Shiralkar: Skating for Godot

Columnist Parth Shiralkar speaks up to the beauty of the play “Waiting for Godot.”  

Parth Shiralkar

After World War II, an absurdist movement took root and subsequently bloomed within arts communities across Europe. As artists sought out meaning in the wake of wretched destruction, the absurdists attacked the existing perceptions of language — existence itself, even — through their work. “Waiting for Godot” (1953) is a Vaudevillian-style play written by Samuel Beckett, former soldier and Literary Nobel Prize winner. Like its contemporary works, “Waiting for Godot” sheds light on the bleak nature of the human condition, with a bit of humor and a bit of song and dance, just to take the edges off.

The play starts off with Estragon, a shabbily dressed man, struggling to take his boot off near a tree at dusk. He is soon joined by his friend Vladimir, who reminds Estragon about the person they’re supposed to wait for: Godot. The rest of the play unfurls in a repetitive yet engaging debate — one that seeks to answer questions about Godot, contemplations of suicide, whether they’re at the right tree and if Godot even exists. “Nothing to be done,” a repeating phrase throughout, does a nice job of setting the theme.

The play still receives mixed reviews, but its impact on the landscape of modern drama cannot be ignored. With its revolutionary style, coupled with bits of dark comedy peppered and satirical commentary about existential subject matter, “Waiting for Godot” was one of the absurdist movement’s most influential works of art. Beckett’s writing has an unusual tempo, with lapses in dialogue and then frantic, motion-based interactions. He called the play “a tragicomedy in two acts.” And a tragicomedy in two acts it is.

Vladimir and Estragon consistently engage in some of the other physical comedy bit during the play. Dressed in bowler hats and boots, they pace the dialogue in the likeness of a well-rehearsed comedy skit. While the characters tackle questions about the meaning of life, death and religion, their interactions are pedestrian, circular and, indeed, lined with banter. It shouldn’t work as well as it does; the second act is a near-replica of the first, signifying the cyclical structure of the play. There is no climax, in mostly the same way that there is no plot.

In a way, Beckett taunts the audience with this repetitive dialogue assembly. By the time the reader gets to the second act, a strange feeling blossoms inside the audience’s minds. What are we doing, if not the exact same thing Estragon and Vladimir are doing? We’re waiting for an unseen force to compel us into action, while we live the same day over and over, with just minor changes in the same routine. This subtle mockery of the commoner’s lifestyle is what makes “Waiting for Godot” an important literary piece.

Vladimir and Estragon are stuck in a paradox of their own creation — they wait for an unknown character to give them purpose, and yet their only sense of purpose comes from the very act of waiting.

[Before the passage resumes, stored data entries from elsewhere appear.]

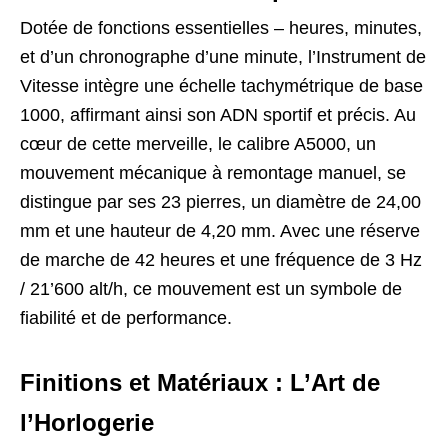
Dotée de fonctions essentielles – heures, minutes,
et d’un chronographe d’une minute, l’Instrument de
Vitesse intègre une échelle tachymétrique de base
1000, affirmant ainsi son ADN sportif et précis. Au
cœur de cette merveille, le calibre A5000, un
mouvement mécanique à remontage manuel, se
distingue par ses 23 pierres, un diamètre de 24,00
mm et une hauteur de 4,20 mm. Avec une réserve
de marche de 42 heures et une fréquence de 3 Hz
/ 21’600 alt/h, ce mouvement est un symbole de
fiabilité et de performance.
Finitions et Matériaux : L’Art de
l’Horlogerie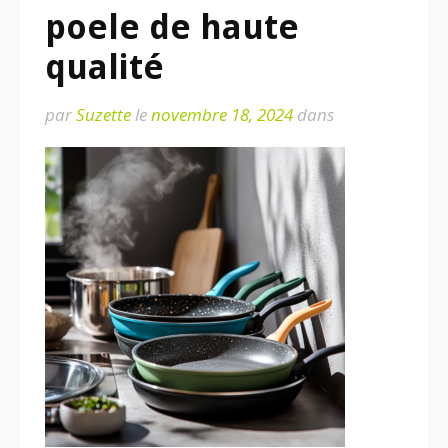
poele de haute
qualité
par
Suzette
le
novembre 18, 2024
dans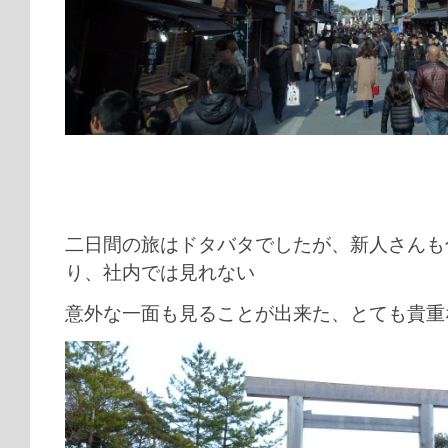
二日間の旅はドタバタでしたが、新人さんも
り、社内では見れない
意外な一面も見ることが出来た、とても貴重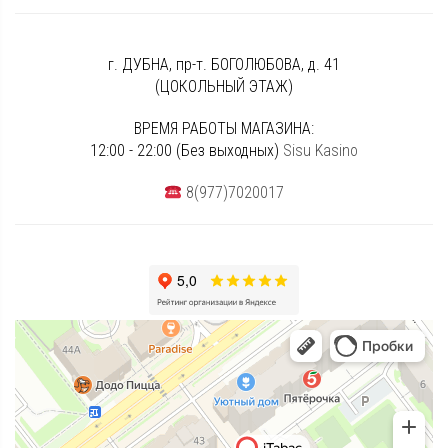
г. ДУБНА, пр-т. БОГОЛЮБОВА, д. 41
(ЦОКОЛЬНЫЙ ЭТАЖ)
ВРЕМЯ РАБОТЫ МАГАЗИНА:
12:00 - 22:00 (Без выходных)
Sisu Kasino
8(977)7020017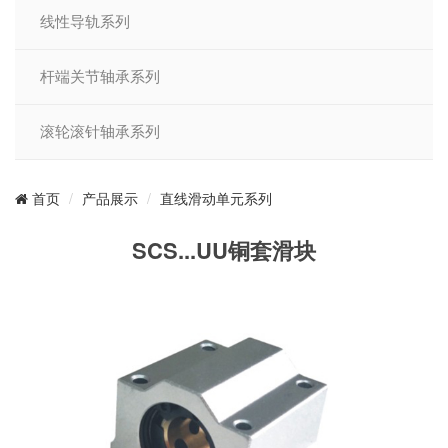
线性导轨系列
杆端关节轴承系列
滚轮滚针轴承系列
产品展示
直线滑动单元系列
首页
SCS...UU铜套滑块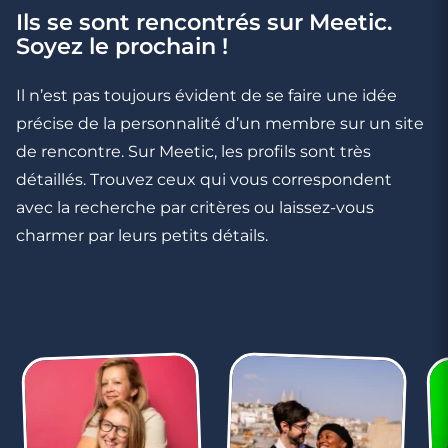
Ils se sont rencontrés sur Meetic.
Soyez le prochain !
Il n’est pas toujours évident de se faire une idée
précise de la personnalité d’un membre sur un site
de rencontre. Sur Meetic, les profils sont très
détaillés. Trouvez ceux qui vous correspondent
avec la recherche par critères ou laissez-vous
charmer par leurs petits détails.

Beckett eventually pulled the “mysterious, enigmatic playwright” card and left the meaning of the play open to interpretation. While reading the play, it is uncertain, at times, whether laughing or crying would be an appropriate reaction. Especially now, when life is perhaps at its most nonsensical, works like “Waiting for Godot” are a welcome respite from reality. It’s a pretty short read, too. Wash your hands and wear a mask.